◆ The problem
Would you transcribe each entry precisely as it stands, setting aside any images?

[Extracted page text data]
**********

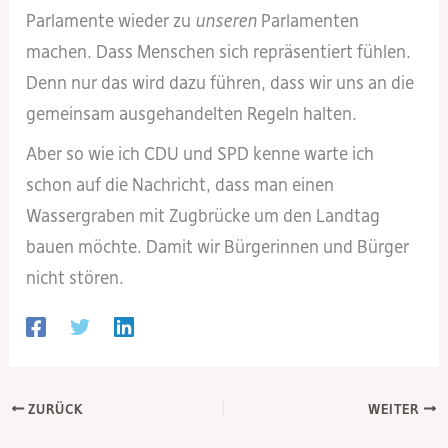
Parlamente wieder zu
unseren
Parlamenten
machen. Dass Menschen sich repräsentiert fühlen.
Denn nur das wird dazu führen, dass wir uns an die
gemeinsam ausgehandelten Regeln halten.
Aber so wie ich CDU und SPD kenne warte ich
schon auf die Nachricht, dass man einen
Wassergraben mit Zugbrücke um den Landtag
bauen möchte. Damit wir Bürgerinnen und Bürger
nicht stören.
ZURÜCK
WEITER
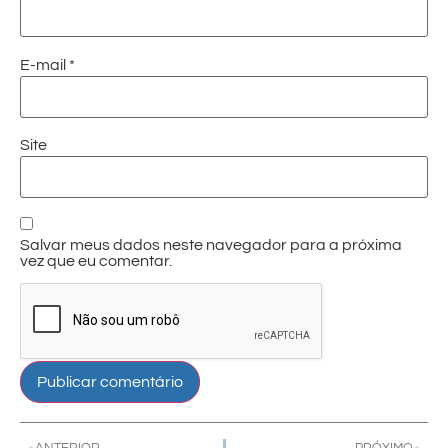
E-mail
*
Site
Salvar meus dados neste navegador para a próxima
vez que eu comentar.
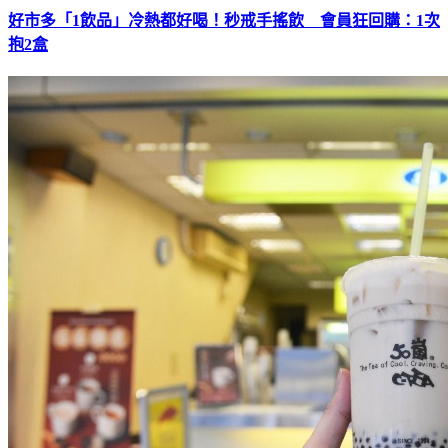
好市多「1飲品」冷熱都好喝！秒戒手搖飲 會員狂回購：1次
抱2盒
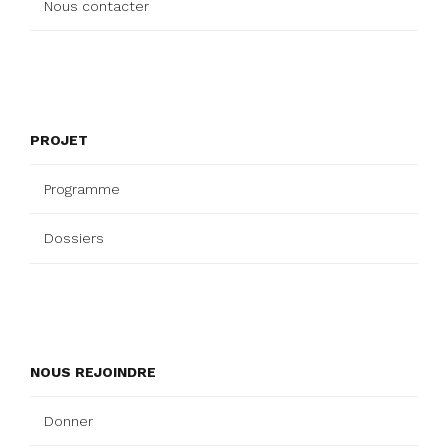
Nous contacter
PROJET
Programme
Dossiers
NOUS REJOINDRE
Donner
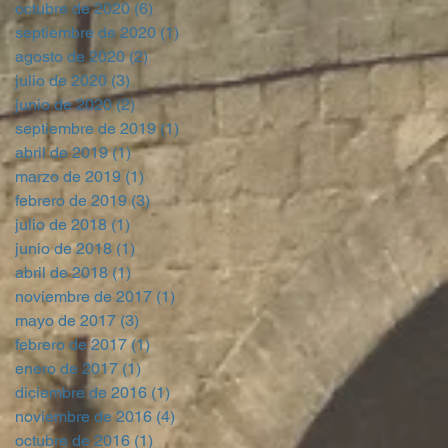
octubre de 2020
(6)
6 entradas
septiembre de 2020
(1)
1 entrada
agosto de 2020
(2)
2 entradas
julio de 2020
(3)
3 entradas
junio de 2020
(2)
2 entradas
septiembre de 2019
(1)
1 entrada
abril de 2019
(1)
1 entrada
marzo de 2019
(1)
1 entrada
febrero de 2019
(3)
3 entradas
julio de 2018
(1)
1 entrada
junio de 2018
(1)
1 entrada
abril de 2018
(1)
1 entrada
noviembre de 2017
(1)
1 entrada
mayo de 2017
(3)
3 entradas
febrero de 2017
(1)
1 entrada
enero de 2017
(1)
1 entrada
diciembre de 2016
(1)
1 entrada
noviembre de 2016
(4)
4 entradas
octubre de 2016
(1)
1 entrada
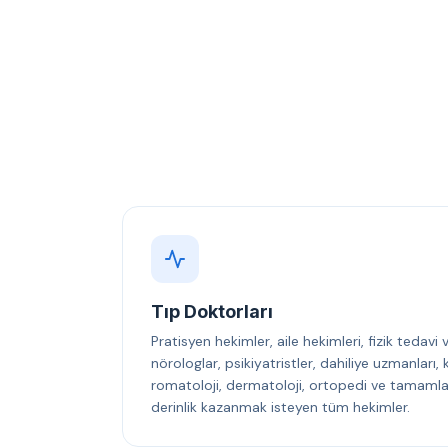
Tıp Doktorları
Pratisyen hekimler, aile hekimleri, fizik tedavi
nörologlar, psikiyatristler, dahiliye uzmanları
romatoloji, dermatoloji, ortopedi ve tamamlayı
derinlik kazanmak isteyen tüm hekimler.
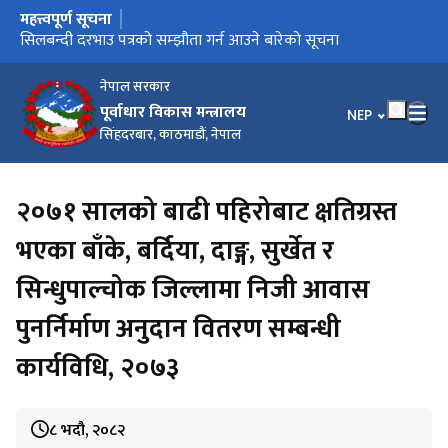
महत्त्वपूर्ण सूचना
मुख्य नेभिगेसनमा जानुहोस्
प्रेस विज्ञप्ति (प्रकाशन मिति : २०८३-०१-१३)
प्रेस विज्ञप्ति (प्रकाशन मिति : २०८३-०१-११)
सिलबन्दी दरभाउ पत्रको सम्झौता गर्न आउने बारेको सूचना
गुनासो हटलाइन सेवा सञ्‍चालन सम्बन्धी सूचना
हराएका/चोरी भएका जिन्सी सामानहरूका बारे सार्वजनिक सूचना
नेपाल सरकार
पूर्वाधार विकास मन्त्रालय
भाषा चयन गर्नुहोस
NEP
सिंहदरबार, काठमाडौं, नेपाल
२०७१ सालको बाढी पहिरोबाट क्षतिग्रस्त
भएका बाँके, बर्दिया, दाङ्ग, सुर्खेत र
सिन्धुपाल्चोक जिल्लामा निजी आवास
पुनर्निर्माण अनुदान वितरण सम्बन्धी
कार्यविधि, २०७३
८ भदौ, २०८२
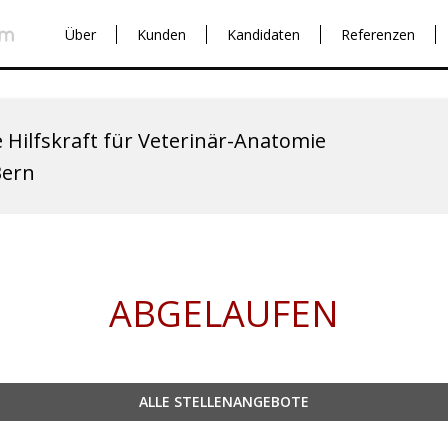
Über
Kunden
Kandidaten
Referenzen
 Hilfskraft für Veterinär-Anatomie
Bern
ABGELAUFEN
ALLE STELLENANGEBOTE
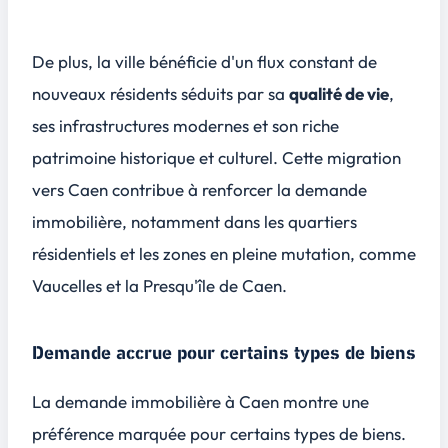
De plus, la ville bénéficie d'un flux constant de
nouveaux résidents séduits par sa
qualité de vie
,
ses infrastructures modernes et son riche
patrimoine historique et culturel. Cette migration
vers Caen contribue à renforcer la demande
immobilière, notamment dans les quartiers
résidentiels et les zones en pleine mutation, comme
Vaucelles
et la
Presqu'île de Caen
.
Demande accrue pour certains types de biens
La demande immobilière à Caen montre une
préférence marquée pour certains types de biens.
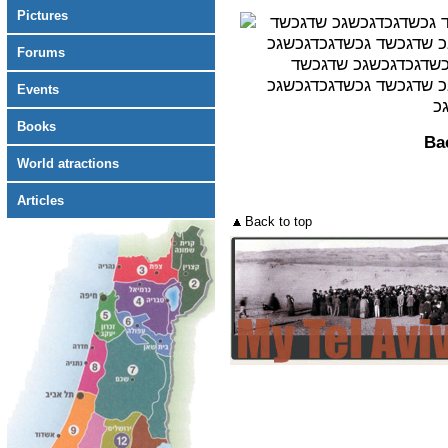
Pictures
Forums
Events
Books
Bac
World atractions
Articles
Back to top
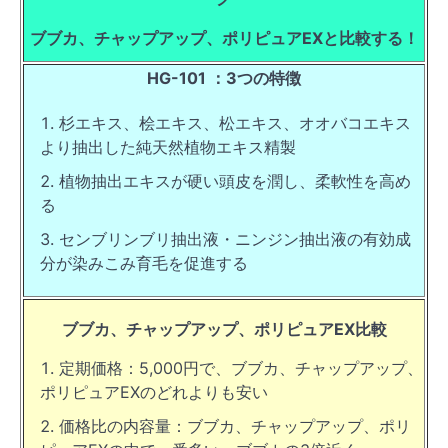
ブブカ、チャップアップ、ポリピュアEXと比較する！
HG-101 ：3つの特徴
杉エキス、桧エキス、松エキス、オオバコエキス
より抽出した純天然植物エキス精製
植物抽出エキスが硬い頭皮を潤し、柔軟性を高め
る
センブリンブリ抽出液・ニンジン抽出液の有効成
分が染みこみ育毛を促進する
ブブカ、チャップアップ、ポリピュアEX比較
定期価格：5,000円で、ブブカ、チャップアップ、
ポリピュアEXのどれよりも安い
価格比の内容量：ブブカ、チャップアップ、ポリ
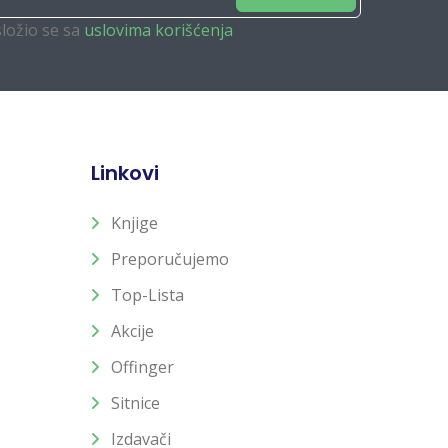
složio se sa
uslovima korišćenja
Linkovi
Knjige
Preporučujemo
Top-Lista
Akcije
Offinger
Sitnice
Izdavači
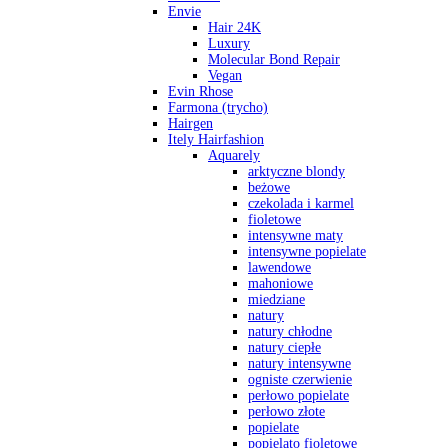
Envie
Hair 24K
Luxury
Molecular Bond Repair
Vegan
Evin Rhose
Farmona (trycho)
Hairgen
Itely Hairfashion
Aquarely
arktyczne blondy
beżowe
czekolada i karmel
fioletowe
intensywne maty
intensywne popielate
lawendowe
mahoniowe
miedziane
natury
natury chłodne
natury ciepłe
natury intensywne
ogniste czerwienie
perłowo popielate
perłowo złote
popielate
popielato fioletowe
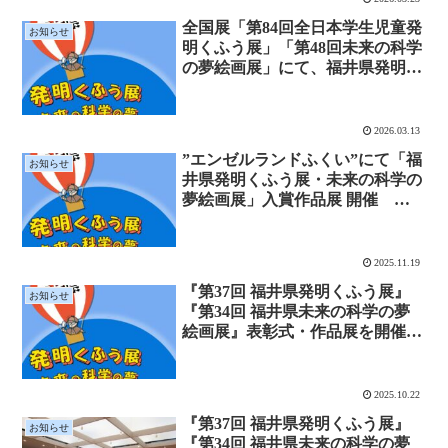
全国展「第84回全日本学生児童発
お知らせ
明くふう展」「第48回未来の科学
の夢絵画展」にて、福井県発明協
会推薦作品2点が入賞しました
2026.03.13
”エンゼルランドふくい”にて「福
お知らせ
井県発明くふう展・未来の科学の
夢絵画展」入賞作品展 開催
11/19－11/26
2025.11.19
『第37回 福井県発明くふう展』
お知らせ
『第34回 福井県未来の科学の夢
絵画展』表彰式・作品展を開催し
ました
2025.10.22
『第37回 福井県発明くふう展』
お知らせ
『第34回 福井県未来の科学の夢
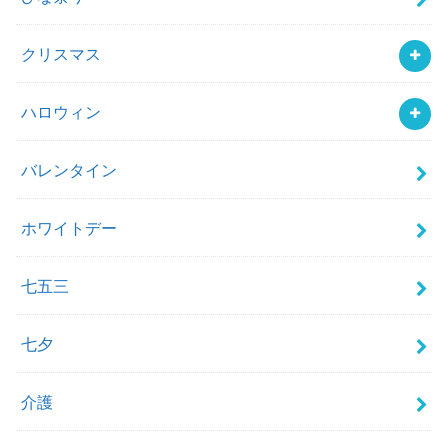
クリスマス
ハロウィン
バレンタイン
ホワイトデー
七五三
七夕
介護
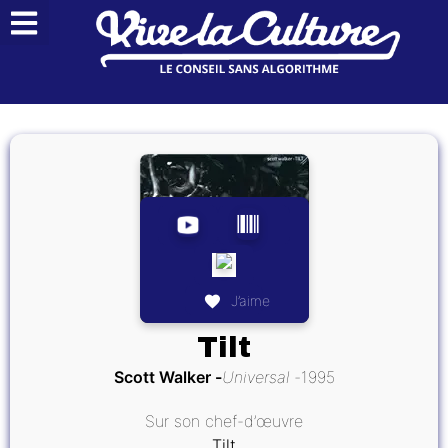
J’aime
Tilt
Scott Walker
Universal
1995
Sur son chef-d’œuvre
Tilt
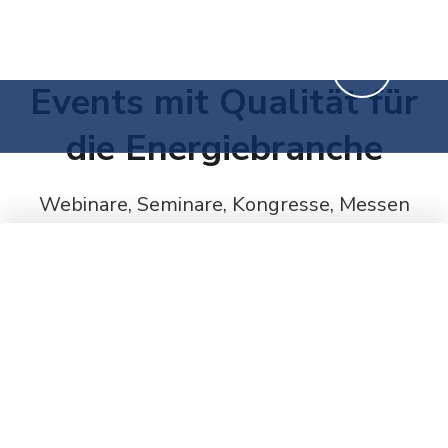
Events mit Qualität für
die Energiebranche
Webinare, Seminare, Kongresse, Messen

**********

◆ Response to the task
Parlamente wieder zu
unseren
Parlamenten
machen. Dass Menschen sich repräsentiert fühlen.
Denn nur das wird dazu führen, dass wir uns an die
gemeinsam ausgehandelten Regeln halten.
Aber so wie ich CDU und SPD kenne warte ich
schon auf die Nachricht, dass man einen
Wassergraben mit Zugbrücke um den Landtag
bauen möchte. Damit wir Bürgerinnen und Bürger
nicht stören.
ZURÜCK
WEITER
E-mail
*
Site
Salvar meus dados neste navegador para a próxima
vez que eu comentar.
好市多「1飲品」冷熱都好喝！秒戒手搖飲 會員狂回購：1次
抱2盒
Nous contacter
PROJET
Programme
Dossiers
NOUS REJOINDRE
Donner
octubre de 2020
(6)
6 entradas
septiembre de 2020
(1)
1 entrada
agosto de 2020
(2)
2 entradas
julio de 2020
(3)
3 entradas
junio de 2020
(2)
2 entradas
septiembre de 2019
(1)
1 entrada
abril de 2019
(1)
1 entrada
marzo de 2019
(1)
1 entrada
febrero de 2019
(3)
3 entradas
julio de 2018
(1)
1 entrada
junio de 2018
(1)
1 entrada
abril de 2018
(1)
1 entrada
noviembre de 2017
(1)
1 entrada
mayo de 2017
(3)
3 entradas
febrero de 2017
(1)
1 entrada
enero de 2017
(1)
1 entrada
diciembre de 2016
(1)
1 entrada
noviembre de 2016
(4)
4 entradas
octubre de 2016
(1)
1 entrada
Tıp Doktorları
Pratisyen hekimler, aile hekimleri, fizik tedavi
nörologlar, psikiyatristler, dahiliye uzmanları
romatoloji, dermatoloji, ortopedi ve tamamlayı
derinlik kazanmak isteyen tüm hekimler.
महत्त्वपूर्ण सूचना
मुख्य नेभिगेसनमा जानुहोस्
प्रेस विज्ञप्ति (प्रकाशन मिति : २०८३-०१-१३)
प्रेस विज्ञप्ति (प्रकाशन मिति : २०८३-०१-११)
सिलबन्दी दरभाउ पत्रको सम्झौता गर्न आउने बारेको सूचना
गुनासो हटलाइन सेवा सञ्‍चालन सम्बन्धी सूचना
हराएका/चोरी भएका जिन्सी सामानहरूका बारे सार्वजनिक सूचना
नेपाल सरकार
पूर्वाधार विकास मन्त्रालय
भाषा चयन गर्नुहोस
NEP
सिंहदरबार, काठमाडौं, नेपाल
२०७१ सालको बाढी पहिरोबाट क्षतिग्रस्त
भएका बाँके, बर्दिया, दाङ्ग, सुर्खेत र
सिन्धुपाल्चोक जिल्लामा निजी आवास
पुनर्निर्माण अनुदान वितरण सम्बन्धी
कार्यविधि, २०७३
८ भदौ, २०८२
Über
Kunden
Kandidaten
Referenzen
 Hilfskraft für Veterinär-Anatomie
Bern
ABGELAUFEN
ALLE STELLENANGEBOTE
De plus, la ville bénéficie d'un flux constant de
nouveaux résidents séduits par sa
qualité de vie
,
ses infrastructures modernes et son riche
patrimoine historique et culturel. Cette migration
vers Caen contribue à renforcer la demande
immobilière, notamment dans les quartiers
résidentiels et les zones en pleine mutation, comme
Vaucelles
et la
Presqu'île de Caen
.
Demande accrue pour certains types de biens
La demande immobilière à Caen montre une
préférence marquée pour certains types de biens.
Pictures
Forums
Events
Books
Bac
World atractions
Articles
Back to top
ブブカ、チャップアップ、ポリピュアEXと比較する！
HG-101 ：3つの特徴
杉エキス、桧エキス、松エキス、オオバコエキス
より抽出した純天然植物エキス精製
植物抽出エキスが硬い頭皮を潤し、柔軟性を高め
る
センブリンブリ抽出液・ニンジン抽出液の有効成
分が染みこみ育毛を促進する
ブブカ、チャップアップ、ポリピュアEX比較
定期価格：5,000円で、ブブカ、チャップアップ、
ポリピュアEXのどれよりも安い
価格比の内容量：ブブカ、チャップアップ、ポリ
složio se sa
uslovima korišćenja
Linkovi
Knjige
Preporučujemo
Top-Lista
Akcije
Offinger
Sitnice
Izdavači
Envie
Hair 24K
Luxury
Molecular Bond Repair
Vegan
Evin Rhose
Farmona (trycho)
Hairgen
Itely Hairfashion
Aquarely
arktyczne blondy
beżowe
czekolada i karmel
fioletowe
intensywne maty
intensywne popielate
lawendowe
mahoniowe
miedziane
natury
natury chłodne
natury ciepłe
natury intensywne
ogniste czerwienie
perłowo popielate
perłowo złote
popielate
popielato fioletowe
全国展「第84回全日本学生児童発
お知らせ
明くふう展」「第48回未来の科学
の夢絵画展」にて、福井県発明協
会推薦作品2点が入賞しました
2026.03.13
”エンゼルランドふくい”にて「福
お知らせ
井県発明くふう展・未来の科学の
夢絵画展」入賞作品展 開催
11/19－11/26
2025.11.19
『第37回 福井県発明くふう展』
お知らせ
『第34回 福井県未来の科学の夢
絵画展』表彰式・作品展を開催し
ました
2025.10.22
『第37回 福井県発明くふう展』
お知らせ
『第34回 福井県未来の科学の夢
クリスマス
ハロウィン
バレンタイン
ホワイトデー
七五三
七夕
介護
J’aime
Tilt
Scott Walker
Universal
1995
Sur son chef-d’œuvre
Tilt
Events mit Qualität für
die Energiebranche
Webinare, Seminare, Kongresse, Messen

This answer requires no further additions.